RISORSE • Anche a Cremona la raccolta firme, che prosegue nei comuni fino al 10 agosto
VANNI RAINERI
Una legge che tuteli i beni comuni consentendo alle future generazioni di goderne, senza i vincoli del presente. E’ l’obiettivo dell’iniziativa del Comitato Popolare di Difesa dei Beni Pubblico e Comuni “Stefano Rodotà”, che ha indetto per ieri, anche a Cremona, il Firma Day. Ma per firmare c’è tempo, in tutti i comuni italiani (basta presentarsi muniti di carta di identità e ritirare il modulo), fino al 10 agosto: a Cremona presso lo Sportello informativo di SpazioComune in piazza Stradivari, aperto da lunedì a venerdì dalle 8,30 alle 12,30, il mercoledì fino alle 16,30. Il termine, prima fissato al 30 luglio, è stato prorogato ieri. L’obiettivo del comitato è di raccogliere 50mila firme, quelle cioé necessarie per presentare un disegno di legge di iniziativa popolare.

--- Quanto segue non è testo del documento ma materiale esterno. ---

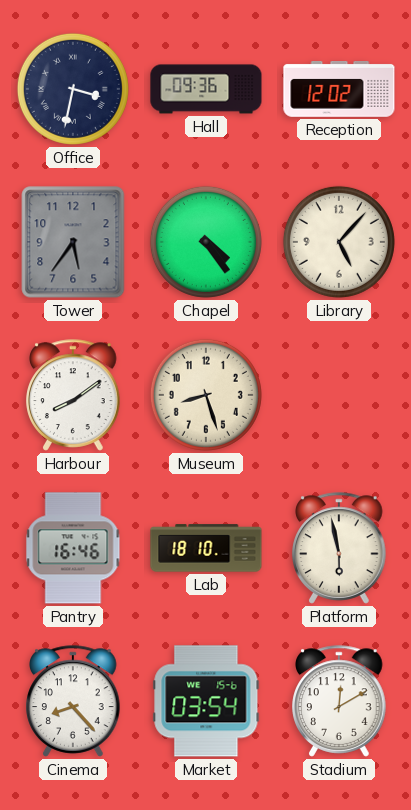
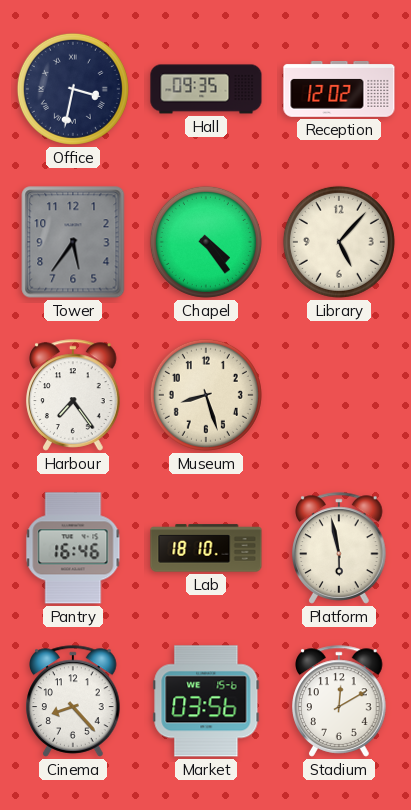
Hall: 09:36 -> 09:35
Harbour: 8:09 -> 7:24
Market: 03:54 -> 03:56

Anche gli Stati generali dell’Ambiente e della Salute del territorio provinciale invitano i cittadini a recarsi presso gli Uffici comunali dei Comuni di residenza per firmare una importante proposta di rilievo nazionale.
«Pochi di noi sono consapevoli che montagne, fiumi, boschi, prati, spiagge, beni culturali, sono un patrimonio che appartiene a tutti i cittadini della Repubblica – sottolinea Ugo Mattei, giurista e presidente del Comitato promotore –. Noi vogliamo che il Parlamento faccia sì che nessun Governo o Amministrazione locale possa disporre dei beni pubblici a proprio piacimento e senza vincoli». Il tema è molto delicato, e coinvolge rilevanti interessi economici. Si pensi al fatto che ben 8 anni fa ben 26 milioni di cittadini italiani votarono sì al referendum (superando il quorum) che chiedeva che sull’acqua non si potesse fare profitto. Da allora, protestano le associazioni a favore dell’acqua comune, le tariffe del servizio idrico sono quasi raddoppiate.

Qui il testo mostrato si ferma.